Salesforce’s commitment to equality didn’t stop there. This past spring, the company announced that it spent another $3 million to help close the gender pay gap. In an Equal Pay Assessment update that was published in April, Cindy Robbins, Salesforce’s president and chief people officer, wrote, “At Salesforce, equality is a core value, and we’re taking action to advance equality across four key areas: equal pay, equal opportunity, equal education and equal rights. This year, we increased the scope of our [equal pay] assessment, evaluating salaries, as well as bonuses globally. We also looked at differences in pay for not only gender, but also race and ethnicity in the U.S.”
Robbins added that “Eleven percent of employees received adjustments following our second assessment, and Salesforce spent approximately $3 million to address any unexplained differences in pay. All salary changes for employees were made on April 1, 2017.”
Salesforce’s unwavering devotion to gender equality, is, unsurprisingly, a hit with employees. One woman who reviewed her work experience on Fairygodboss reported that her “CEO is very forward-thinking and promotes diversity.”
Another explained how Salesforce’s commitment to equal pay has played a large role in why she feels so good about her job: “This is a company that has set the standard for gender equality and equal pay for employees. We were the first company, in the world, to do a comprehensive survey of over 25k employees to ensure that women and men were paid fairly. That is the icing on the multi-layered cake.”
Yet another employee agreed; in reviewing Salesforce on Fairygodboss, she wrote: “Salesforce is a great place for women. Our CEO reviews wages to ensure that there is no gender bias behind pay packets — same money for the same job.”
She added that “Flexibility is fabulous; as long as my job gets done there is plenty of room to be flexible with hours and work location. We have great benefits and culture — every week there is something different in the office to bring staff together.”
Other employees are also pretty big fans of Salesforce’s encouragement of flexible and remote work (how could you not be?!). The company’s leaders understand that when employees and their families are happy and healthy, they can bring their best selves to work every day.
One woman writes on Fairygodboss that she loves being able to work remotely and that she feels very trusted. And building this kind of trust and results-oriented approach — as opposed to one that values facetime, above all else — is such a key in keeping employees energized and productive.
Women at the company also report that while the tech industry is not necessarily known for being the most inclusive or supportive industry for women, “Salesforce sets the bar for women working in tech, and it just keeps getting better.”

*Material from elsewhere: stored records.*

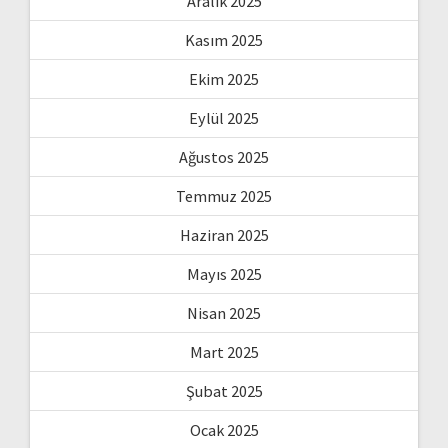
Aralık 2025
Kasım 2025
Ekim 2025
Eylül 2025
Ağustos 2025
Temmuz 2025
Haziran 2025
Mayıs 2025
Nisan 2025
Mart 2025
Şubat 2025
Ocak 2025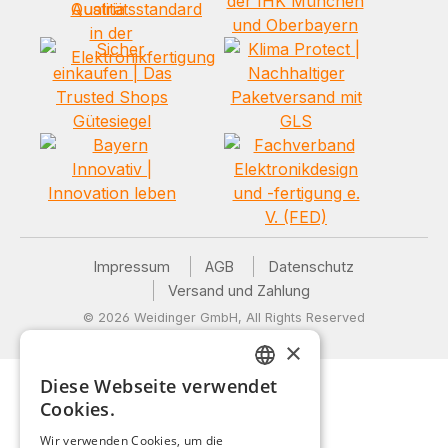
Impressum
AGB
Datenschutz
Versand und Zahlung
© 2026 Weidinger GmbH, All Rights Reserved
×
Diese Webseite verwendet
GERMAN
Cookies.
ENGLISH
Wir verwenden Cookies, um die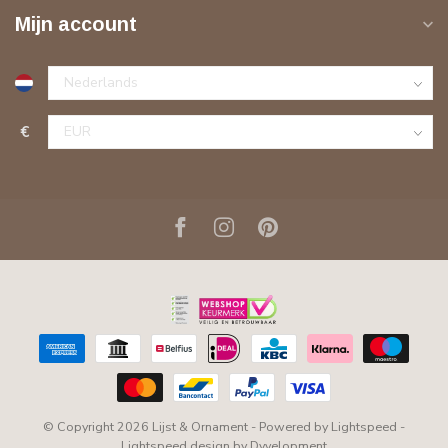
Mijn account
€
© Copyright 2026 Lijst & Ornament
- Powered by
Lightspeed
-
Lightspeed design
by
Dyvelopment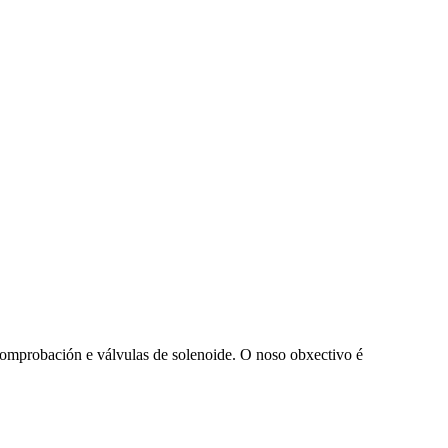
 comprobación e válvulas de solenoide. O noso obxectivo é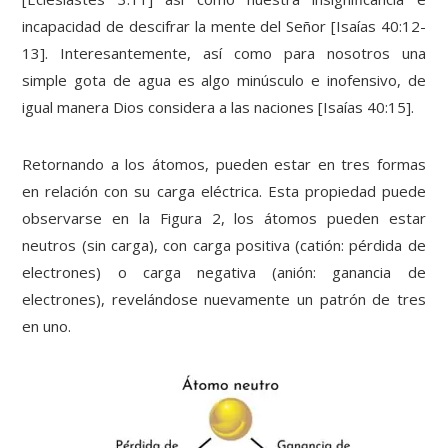
incapacidad de descifrar la mente del Señor [Isaías 40:12-
13]. Interesantemente, así como para nosotros una
simple gota de agua es algo minúsculo e inofensivo, de
igual manera Dios considera a las naciones [Isaías 40:15].
Retornando a los átomos, pueden estar en tres formas
en relación con su carga eléctrica. Esta propiedad puede
observarse en la Figura 2, los átomos pueden estar
neutros (sin carga), con carga positiva (catión: pérdida de
electrones) o carga negativa (anión: ganancia de
electrones), revelándose nuevamente un patrón de tres
en uno.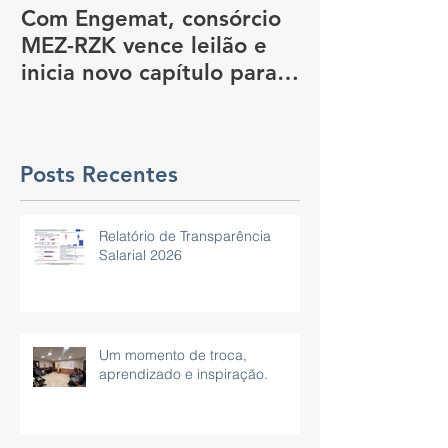
Com Engemat, consórcio
Dia Nacional 
MEZ-RZK vence leilão e
Construção So
inicia novo capítulo para
nova sede do governo, em
São Paulo
Posts Recentes
Relatório de Transparência
Salarial 2026
Um momento de troca,
aprendizado e inspiração.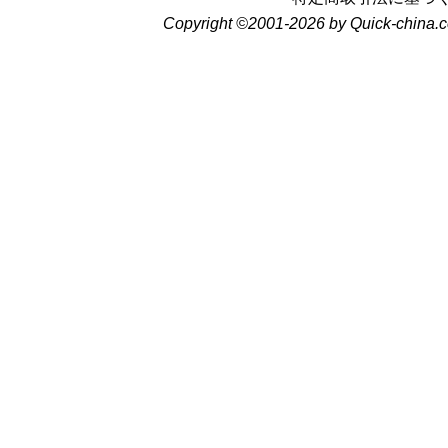
Copyright ©2001-2026 by Quick-china.c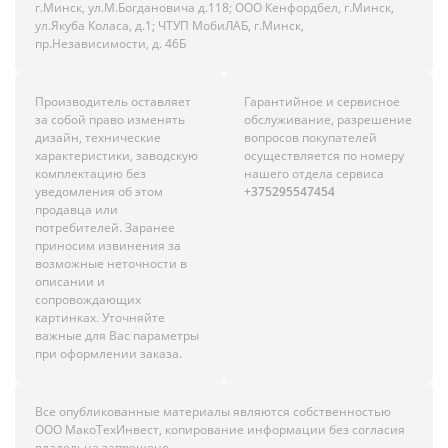
г.Минск, ул.М.Богдановича д.118; ООО Кенфордбел, г.Минск,
ул.Якуба Коласа, д.1; ЧТУП МобиЛАБ, г.Минск,
пр.Независимости, д. 46Б
Производитель оставляет
Гарантийное и сервисное
за собой право изменять
обслуживание, разрешение
дизайн, технические
вопросов покупателей
характеристики, заводскую
осуществляется по номеру
комплектацию без
нашего отдела сервиса
уведомления об этом
+375295547454
продавца или
потребителей. Заранее
приносим извинения за
возможные неточности в
описании и
сопровождающих
картинках. Уточняйте
важные для Вас параметры
при оформлении заказа.
Все опубликованные материалы являются собственностью
ООО МакоТехИнвест, копирование информации без согласия
владельца запрещено.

One employee explains that there’s “excellent maternity leave; managers [are] helpful to parents’ schedules. As a woman, tell them what you want and most likely they will make it happen. Don’t be afraid to just ask for it.” Having a boss who’s approachable when it comes to these kinds of requests can be such a game-changer (so if you don’t, you should probably take a look at Salesforce’s job openings ASAP).
The bottom line is that when you go to work, you should be treated like the #bosslady you are — and your company should be taking some very clear steps to ensure that your voice, along with everyone else’s, is heard and valued. If you’re not getting those vibes, it’s time to consider working at a place that “wants women to succeed” where “opportunity is everywhere.” You deserve it!